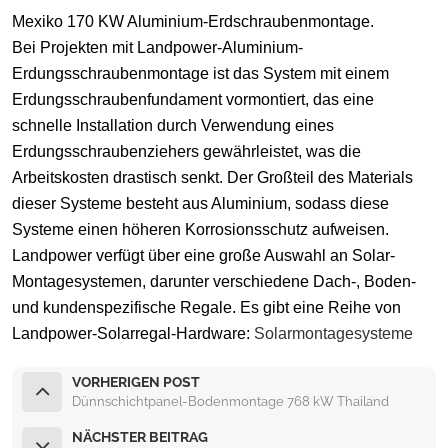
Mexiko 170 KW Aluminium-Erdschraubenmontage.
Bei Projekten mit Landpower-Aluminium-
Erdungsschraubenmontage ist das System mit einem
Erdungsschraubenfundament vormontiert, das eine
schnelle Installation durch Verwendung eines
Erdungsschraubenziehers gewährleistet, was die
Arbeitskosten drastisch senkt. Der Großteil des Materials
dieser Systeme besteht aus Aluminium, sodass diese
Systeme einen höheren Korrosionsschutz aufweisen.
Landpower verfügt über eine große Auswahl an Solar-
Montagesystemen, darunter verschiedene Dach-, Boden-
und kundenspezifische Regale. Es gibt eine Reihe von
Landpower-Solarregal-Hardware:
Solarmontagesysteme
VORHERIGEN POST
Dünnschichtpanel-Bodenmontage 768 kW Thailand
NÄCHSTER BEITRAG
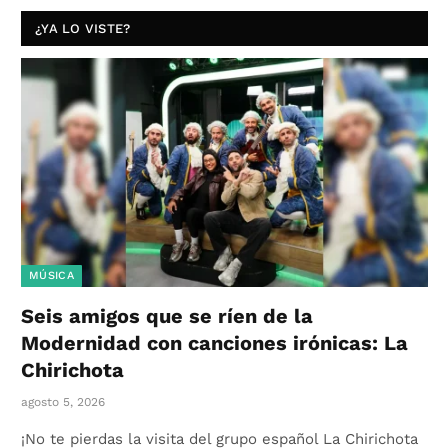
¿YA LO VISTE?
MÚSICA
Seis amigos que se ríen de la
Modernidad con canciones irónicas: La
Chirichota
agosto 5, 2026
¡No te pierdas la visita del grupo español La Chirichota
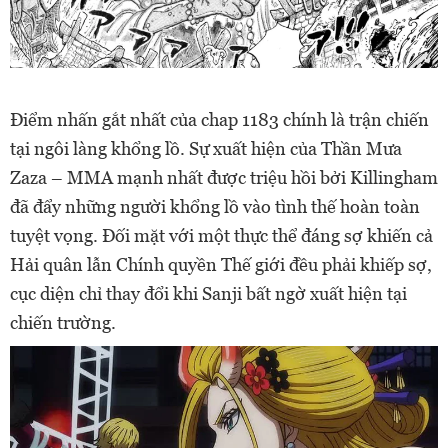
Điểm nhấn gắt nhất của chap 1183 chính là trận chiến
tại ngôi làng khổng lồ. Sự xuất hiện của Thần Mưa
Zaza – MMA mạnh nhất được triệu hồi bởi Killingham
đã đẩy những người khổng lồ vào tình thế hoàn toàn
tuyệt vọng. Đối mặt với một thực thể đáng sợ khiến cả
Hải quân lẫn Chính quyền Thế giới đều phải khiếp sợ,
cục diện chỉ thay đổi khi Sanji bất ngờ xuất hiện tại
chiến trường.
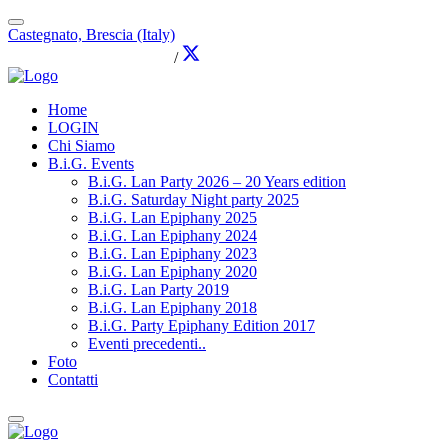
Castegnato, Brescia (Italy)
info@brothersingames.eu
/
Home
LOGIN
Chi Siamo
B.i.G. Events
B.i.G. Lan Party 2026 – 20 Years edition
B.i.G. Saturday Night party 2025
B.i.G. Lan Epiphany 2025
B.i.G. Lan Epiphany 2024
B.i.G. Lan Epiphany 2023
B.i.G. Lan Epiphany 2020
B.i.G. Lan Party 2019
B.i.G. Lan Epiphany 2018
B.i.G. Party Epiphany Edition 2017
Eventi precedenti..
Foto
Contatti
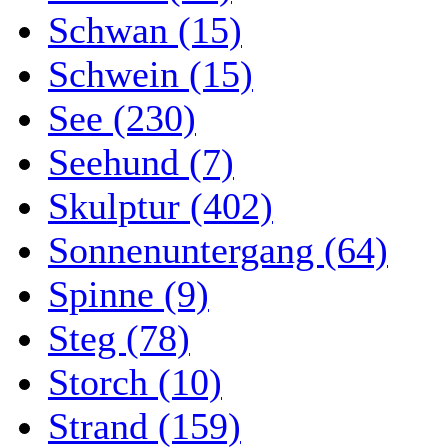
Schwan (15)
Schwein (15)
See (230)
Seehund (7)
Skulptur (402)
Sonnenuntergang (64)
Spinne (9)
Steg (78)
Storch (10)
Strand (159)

──────

* [TASK PROMPT] Please return only the lines from the top of the data through the line with "dieser Systeme besteht", exactly as written, and drop every picture.

* [ANSWER FOR THE TASK]
Mexiko 170 KW Aluminium-Erdschraubenmontage.
Bei Projekten mit Landpower-Aluminium-
Erdungsschraubenmontage ist das System mit einem
Erdungsschraubenfundament vormontiert, das eine
schnelle Installation durch Verwendung eines
Erdungsschraubenziehers gewährleistet, was die
Arbeitskosten drastisch senkt. Der Großteil des Materials
dieser Systeme besteht aus Aluminium, sodass diese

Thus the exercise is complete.